To put the corps on a professional basis, the services of an instructor was sought from the Royal Engineers of the British Army, and a good recruit was signed up. He was Quarter Master Sergeant J. Falconer, RE, a man who was to prove exceedingly popular with the colonials, and also a man who really knew his job.
No. 191 was built as a part of an order for eight second class torpedo boats of one basic type, four for New Zealand, and four for Australian Colonial Governments. The boat underwent trials on the Thames on 24th January 1884, attaining a mean speed of 17.221 knots, after making six runs over the measured mile. The spar torpedo gear was tested at 12 knots, with circling runs to both port and starboard, with good results. Trials completed, No. 191 was placed aboard the steamer Abington for delivery to Hobart. On 1st May 1884, the torpedo boat was off-loaded in Hobart, and then towed to John Lucas’ Boatyard, at Battery Point, Hobart, to have her machinery fitted. The propulsion unit is described as ‘Compound, surface condensing, air pump worked by a rocker arm from LP cylinder. Locomotive boiler with Belpair fire box, 130 PSI working pressure. McEvoy spar torpedo.’
Evidently there was no great appreciation of the maintenance of the boat, as on 14th June 1884, Colonel W.V. Legge, Commandant Tasmanian Forces, wrote to the Chief Secretary requesting that a mechanic be appointed as caretaker, with the main duty of getting the boat into working order. The next time that No. 191 came into the news was the visit by Chief Engineer W. Giles and Lieutenant T.C. Fenton of HMS Nelson, on 10th October 1884, when they were requested to investigate the failure of the generator (termed by these officers as ‘dynamo-electric machinery‘). In their report, these officers stated that steam had been raised and the boat given a trial run, the trial being reported as successful. At this time the boat was housed in a specially built boathouse, and appears to have spent more time out of the water than in. It appears that a Mr. Pitfield had been engaged as the engineer of the boat, and it was probably he that supervised the fitting of the machinery.
In August 1885, the Chief Inspector of Machinery for Tasmania reported on the general condition of No. 191. Steam was raised, the machinery tested and found correct. All that remained was a steaming trial to find out how the boat acted under full power conditions.

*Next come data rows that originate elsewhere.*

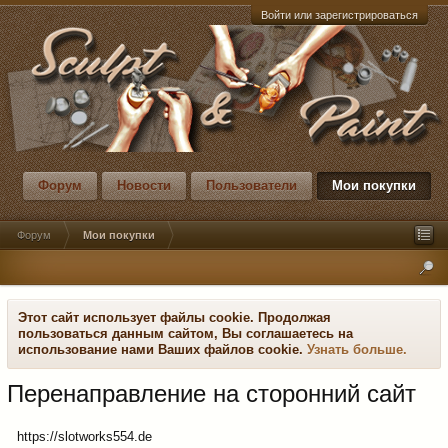
Войти или зарегистрироваться
Форум
Новости
Пользователи
Мои покупки
Форум
Мои покупки
Этот сайт использует файлы cookie. Продолжая
пользоваться данным сайтом, Вы соглашаетесь на
использование нами Ваших файлов cookie.
Узнать больше.
Перенаправление на сторонний сайт
https://slotworks554.de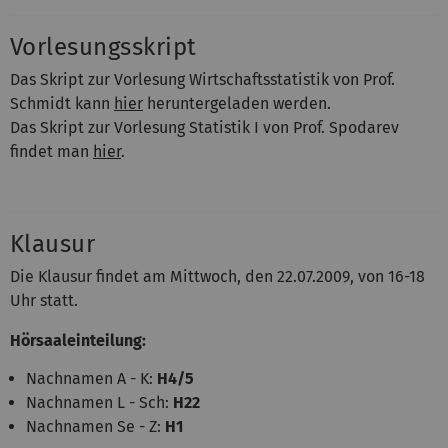
Vorlesungsskript
Das Skript zur Vorlesung Wirtschaftsstatistik von Prof.
Schmidt kann
hier
heruntergeladen werden.
Das Skript zur Vorlesung Statistik I von Prof. Spodarev
findet man
hier
.
Klausur
Die Klausur findet am Mittwoch, den 22.07.2009, von 16-18
Uhr statt.
Hörsaaleinteilung:
Nachnamen A - K:
H4/5
Nachnamen L - Sch:
H22
Nachnamen Se - Z:
H1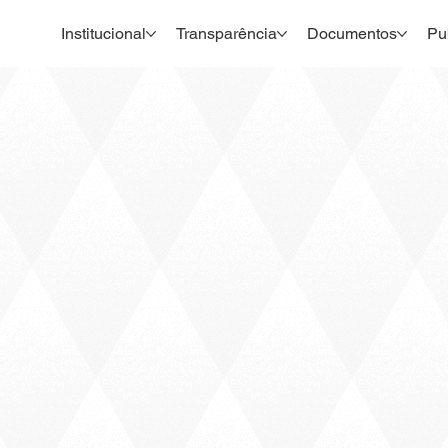
Institucional
Transparência
Documentos
Pu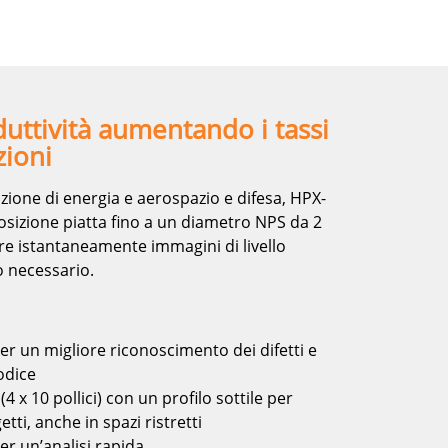
uttività aumentando i tassi
zioni
duzione di energia e aerospazio e difesa, HPX-
posizione piatta fino a un diametro NPS da 2
ere istantaneamente immagini di livello
 necessario.
er un migliore riconoscimento dei difetti e
codice
4 x 10 pollici) con un profilo sottile per
tti, anche in spazi ristretti
er un’analisi rapida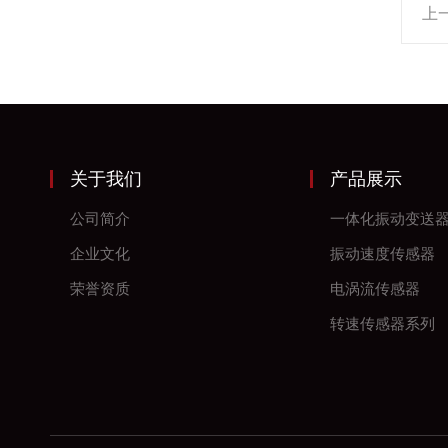
上
关于我们
产品展示
公司简介
一体化振动变送
企业文化
振动速度传感器
荣誉资质
电涡流传感器
转速传感器系列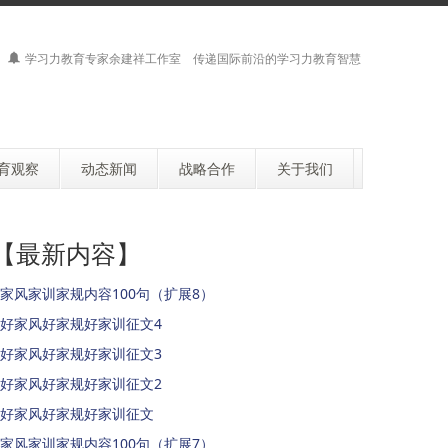
学习力教育专家余建祥工作室 传递国际前沿的学习力教育智慧
育观察
动态新闻
战略合作
关于我们
【最新内容】
家风家训家规内容100句（扩展8）
好家风好家规好家训征文4
好家风好家规好家训征文3
好家风好家规好家训征文2
好家风好家规好家训征文
家风家训家规内容100句（扩展7）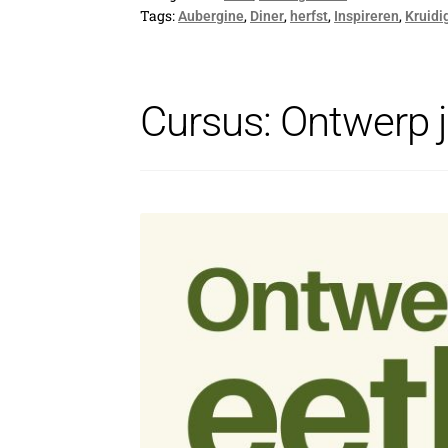
Tags:
,
,
,
,
Aubergine
Diner
herfst
Inspireren
Kruidi
Cursus: Ontwerp j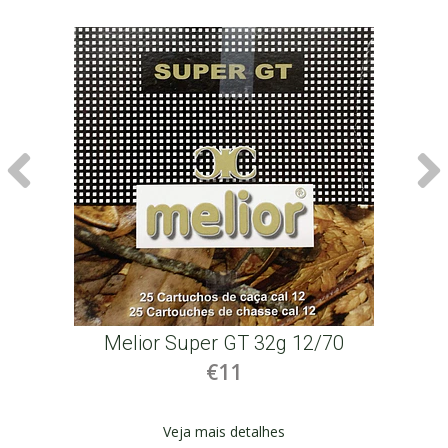
Melior Super GT 32g 12/70
€11
Veja mais detalhes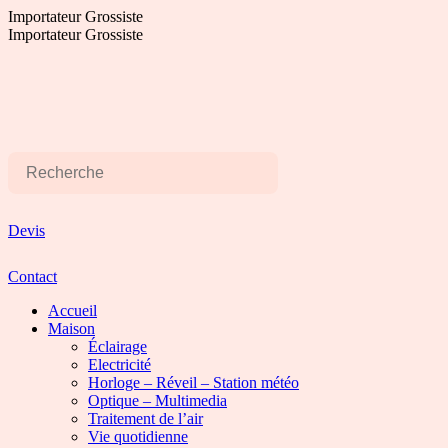
Aller
Importateur Grossiste
au
Importateur Grossiste
contenu
Devis
Contact
Accueil
Maison
Éclairage
Electricité
Horloge – Réveil – Station météo
Optique – Multimedia
Traitement de l’air
Vie quotidienne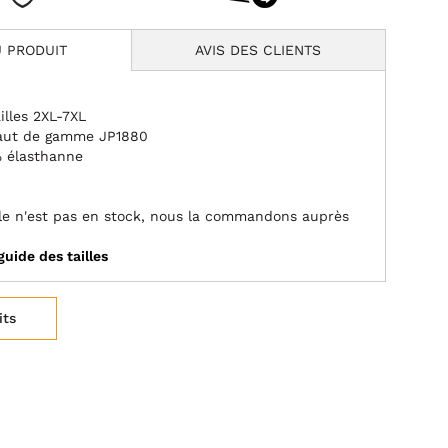
 PRODUIT
AVIS DES CLIENTS
illes 2XL-7XL
aut de gamme JP1880
% élasthanne
aille n'est pas en stock, nous la commandons auprès
guide des tailles
its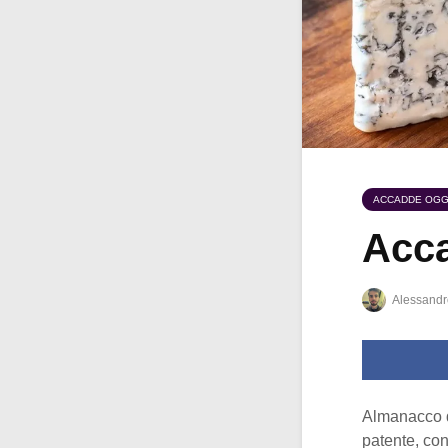
ACCADDE OGG
Acca
Alessandr
Almanacco 
patente, con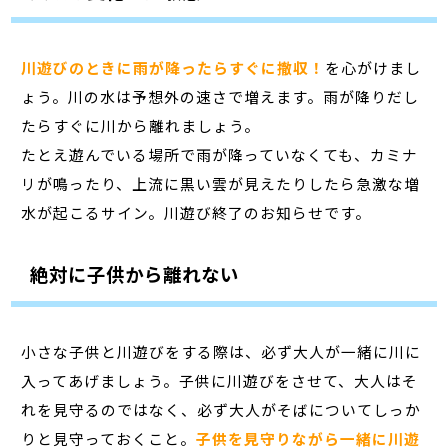
川遊びのときに雨が降ったらすぐに撤収！
を心がけまし
ょう。川の水は予想外の速さで増えます。雨が降りだし
たらすぐに川から離れましょう。
たとえ遊んでいる場所で雨が降っていなくても、カミナ
リが鳴ったり、上流に黒い雲が見えたりしたら急激な増
水が起こるサイン。川遊び終了のお知らせです。
絶対に子供から離れない
小さな子供と川遊びをする際は、必ず大人が一緒に川に
入ってあげましょう。子供に川遊びをさせて、大人はそ
れを見守るのではなく、必ず大人がそばについてしっか
りと見守っておくこと。
子供を見守りながら一緒に川遊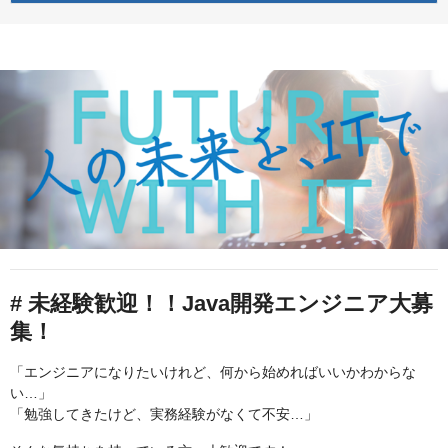
# 未経験歓迎！！Java開発エンジニア大募
集！
「エンジニアになりたいけれど、何から始めればいいかわからな
い…」
「勉強してきたけど、実務経験がなくて不安…」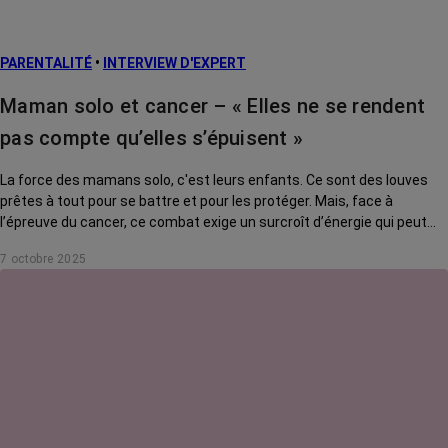
PARENTALITÉ
•
INTERVIEW D'EXPERT
Maman solo et cancer – « Elles ne se rendent
pas compte qu’elles s’épuisent »
La force des mamans solo, c'est leurs enfants. Ce sont des louves
prêtes à tout pour se battre et pour les protéger. Mais, face à
l’épreuve du cancer, ce combat exige un surcroît d’énergie qui peut
s’avérer délétère. Comment tenir son rôle tout en se préservant ? On
7 octobre 2025
a posé la question à Giacomo Di Falco, psycho-oncologue au CHU de
Lille.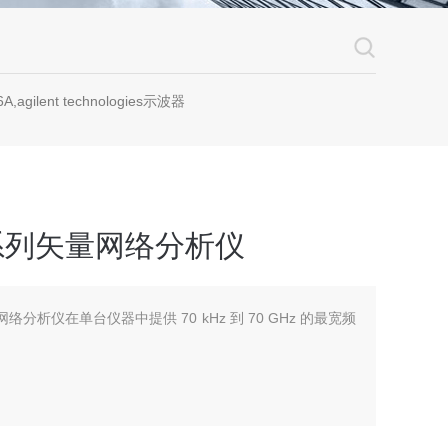
A,agilent technologies示波器
40B系列矢量网络分析仪
r 矢量网络分析仪在单台仪器中提供 70 kHz 到 70 GHz 的最宽频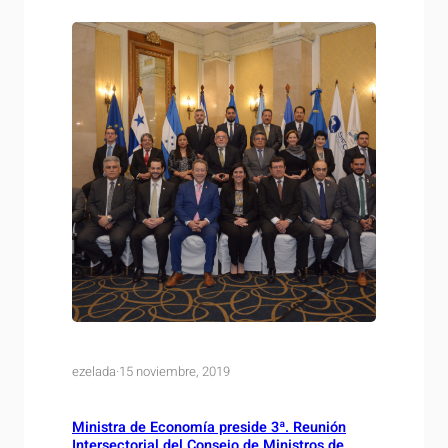
Viceministros de Economía…
ezelada
·
15 noviembre, 2019
Ministra de Economía preside 3ª. Reunión
Intersectorial del Consejo de Ministros de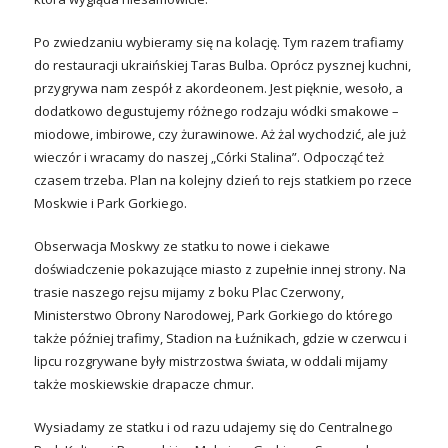
Po zwiedzaniu wybieramy się na kolację. Tym razem trafiamy
do restauracji ukraińskiej Taras Bulba. Oprócz pysznej kuchni,
przygrywa nam zespół z akordeonem. Jest pięknie, wesoło, a
dodatkowo degustujemy różnego rodzaju wódki smakowe –
miodowe, imbirowe, czy żurawinowe. Aż żal wychodzić, ale już
wieczór i wracamy do naszej „Córki Stalina”. Odpocząć też
czasem trzeba. Plan na kolejny dzień to rejs statkiem po rzece
Moskwie i Park Gorkiego.
Obserwacja Moskwy ze statku to nowe i ciekawe
doświadczenie pokazujące miasto z zupełnie innej strony. Na
trasie naszego rejsu mijamy z boku Plac Czerwony,
Ministerstwo Obrony Narodowej, Park Gorkiego do którego
także później trafimy, Stadion na Łuźnikach, gdzie w czerwcu i
lipcu rozgrywane były mistrzostwa świata, w oddali mijamy
także moskiewskie drapacze chmur.
Wysiadamy ze statku i od razu udajemy się do Centralnego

On 3rd August 1885, No. 191 was launched and prepared for her trials, the first to be held on 7th August. Colonel Legge and the Hobart Harbour Master came aboard for the run, the latter to take the bearings for the speed runs. Mr. Pitfield was in charge of the machinery, and there were no complaints about his handling of the main engines. The same cannot be said about the fireman. This man seems to have been a novice when it came to naval locomotive type boilers fitted with forced draught. During the trial, the steam pressure dropped from 120 psi to 72 psi, with a corresponding drop in speed. At the start of the trial run the main engine was ticking over at 550 RPM, but was down to 440 with the steam pressure drop. A second trial was held, with much the same result. Steam pressure was taken up to 150 psi, but this dropped to 72 psi. RPM at the beginning of the run were 600, but could not be held. A third trial was also a failure.